Will test tonight (not sure if related but the latest master branch does not build on Linux either with GCC<8. That however seems to be an issue in GGML which is already being fixed: https://github.com/ggerganov/llama.cpp/issues/1279)

darxkies commented 1 year ago

Which distribution is it?

pixelspark commented 1 year ago

Which distribution is it?

Just some old Ubuntu. I should be able to work around this using Docker

@pixelspark Can you confirm that it does not work anymore?

I checked out 0d8810058f51e1f9a6e575e0976d5fd00799f124 and that builds and works just fine on macOS...

pixelspark commented 1 year ago

@darxkies Wait a minute, I am actually getting this (after adding some basic code to construct a Metal context):

  = note: Undefined symbols for architecture arm64:
            "_ggml_metal_free", referenced from:
                _$LT$ggml..metal..MetalContext$u20$as$u20$core..ops..drop..Drop$GT$::drop::hcbede1209645a6ad in libggml-f2423c67974c335d.rlib(ggml-f2423c67974c335d.ggml.301d3698-cgu.8.rcgu.o)
            "_ggml_metal_init", referenced from:
                ggml::context::Context::init::h91b873fed7f42fb9 in libggml-f2423c67974c335d.rlib(ggml-f2423c67974c335d.ggml.301d3698-cgu.0.rcgu.o)
          ld: symbol(s) not found for architecture arm64
          clang: error: linker command failed with exit code 1 (use -v to see invocation)

My commit on top of yours: https://github.com/pixelspark/llm/tree/pedal-to-the-metal

Edit: the fix is trivial, see https://github.com/pixelspark/llm/commit/b647e5c16da2381e561516d56e81785cf4bb2d23

darxkies commented 1 year ago

@LLukas22 Does it make sense to include that fix in my PR?

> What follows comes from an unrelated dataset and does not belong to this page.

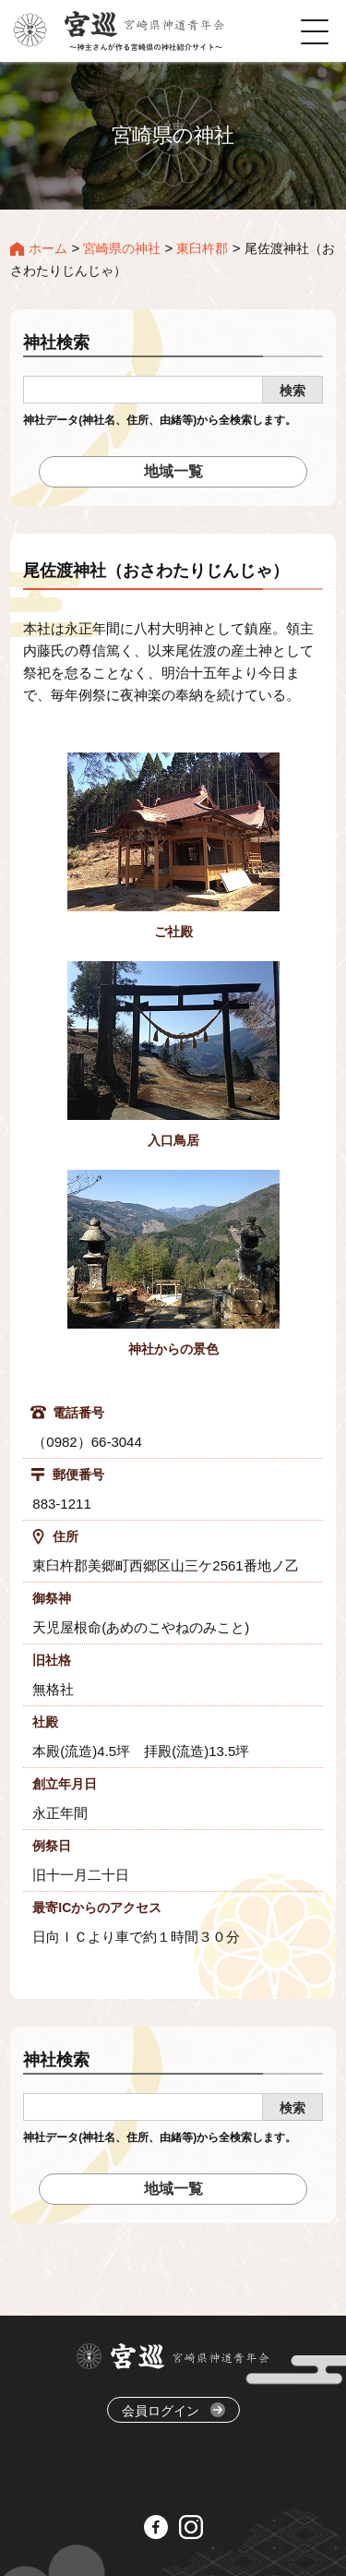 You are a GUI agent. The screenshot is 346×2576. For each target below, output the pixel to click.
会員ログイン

LLukas22 commented 1 year ago

@darxkies Yeah include it, we probably first want to merge the build stuff and then add the actual implementations after that.

darxkies commented 1 year ago

@pixelspark Thank you for the fix. I added it to my PR.

philpax commented 1 year ago

Would you say this is done with your PR, @pixelspark ?

pixelspark commented 1 year ago

Yes, obviously :-)

Though we still need to keep tracking ggml as GPU support in general and the Metal implementation is still in flux. @LLukas22 keeps an eye on this I presume.